YOUR ASSIGNMENT – Across the entries below, count the lines that contain the word "kuģi" and reply with that number only.

Collected data

+ + + + +

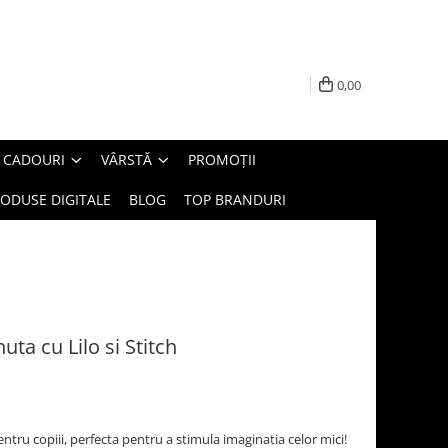
0,00
E CADOURI
VÂRSTĂ
PROMOȚII
ODUSE DIGITALE
BLOG
TOP BRANDURI
uta cu Lilo si Stitch
pentru copiii, perfecta pentru a stimula imaginatia celor mici!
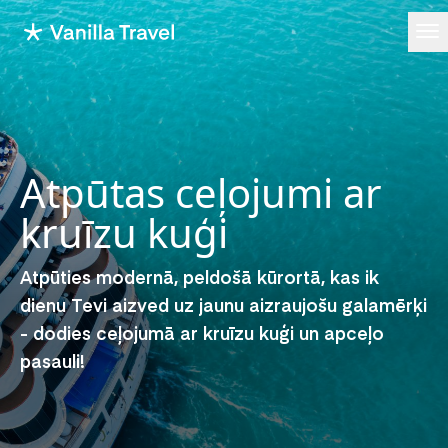
Ope
Atpūtas ceļojumi ar
kruīzu kuģi
Atpūties modernā, peldošā kūrortā, kas ik
dienu Tevi aizved uz jaunu aizraujošu galamērķi
- dodies ceļojumā ar kruīzu kuģi un apceļo
pasauli!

+ + + + +

SOLUTION – 2